- Work request
Print the listing below word for word, but drop any pictures it contains.
========================================================================
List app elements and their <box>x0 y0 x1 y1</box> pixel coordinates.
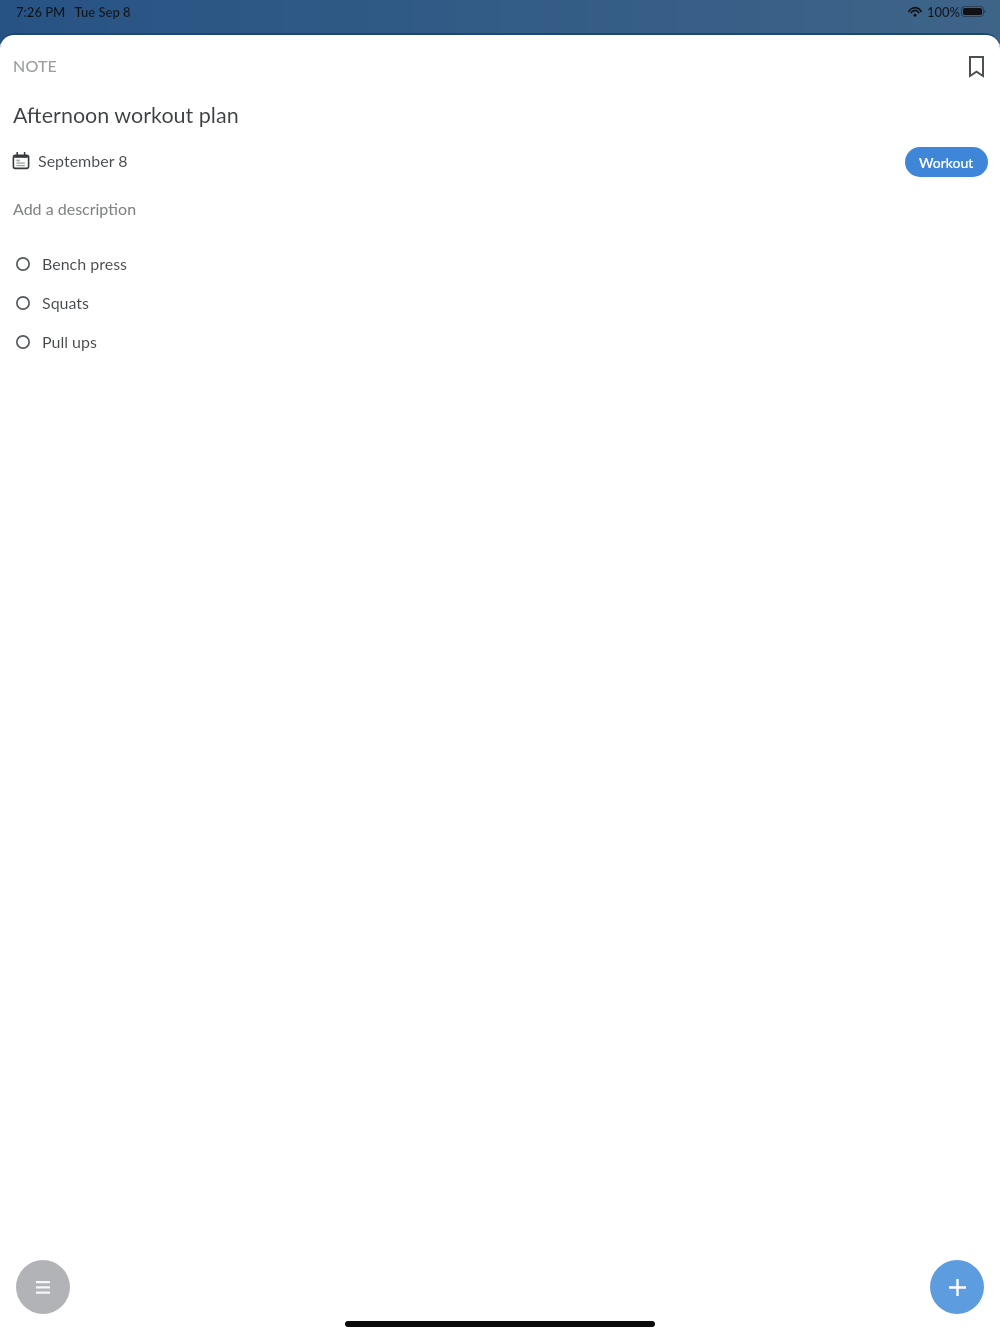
staticText: Bench press <box>42 254 128 273</box>
button[interactable]: Workout <box>905 147 988 177</box>
staticText: Afternoon workout plan <box>13 102 239 128</box>
button[interactable]: Squats <box>0 283 1000 322</box>
staticText: Workout <box>919 154 974 171</box>
staticText: Pull ups <box>42 332 97 351</box>
staticText: 7:26 PM Tue Sep 8 <box>16 4 131 20</box>
button[interactable]: Menu <box>16 1260 70 1314</box>
staticText: 100% <box>927 4 961 20</box>
button[interactable]: Pull ups <box>0 322 1000 361</box>
button[interactable]: Bench press <box>0 244 1000 283</box>
button[interactable]: Add note <box>930 1260 984 1314</box>
staticText: Add a description <box>13 199 137 218</box>
staticText: Squats <box>42 293 90 312</box>
button[interactable]: September 8 <box>12 146 128 174</box>
staticText: NOTE <box>13 56 57 75</box>
staticText: September 8 <box>38 151 128 170</box>
button[interactable]: Bookmark <box>954 44 999 89</box>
========================================================================
- Task solution
List app elements and their <box>x0 y0 x1 y1</box> pixel coordinates.
staticText: Bench press <box>42 254 128 273</box>
button[interactable]: Workout <box>905 147 988 177</box>
staticText: Afternoon workout plan <box>13 102 239 128</box>
button[interactable]: Squats <box>0 283 1000 322</box>
staticText: Workout <box>919 154 974 171</box>
staticText: Pull ups <box>42 332 97 351</box>
staticText: 7:26 PM Tue Sep 8 <box>16 4 131 20</box>
button[interactable]: Menu <box>16 1260 70 1314</box>
staticText: 100% <box>927 4 961 20</box>
button[interactable]: Pull ups <box>0 322 1000 361</box>
button[interactable]: Bench press <box>0 244 1000 283</box>
button[interactable]: Add note <box>930 1260 984 1314</box>
staticText: Add a description <box>13 199 137 218</box>
staticText: Squats <box>42 293 90 312</box>
button[interactable]: September 8 <box>12 146 128 174</box>
staticText: NOTE <box>13 56 57 75</box>
staticText: September 8 <box>38 151 128 170</box>
button[interactable]: Bookmark <box>954 44 999 89</box>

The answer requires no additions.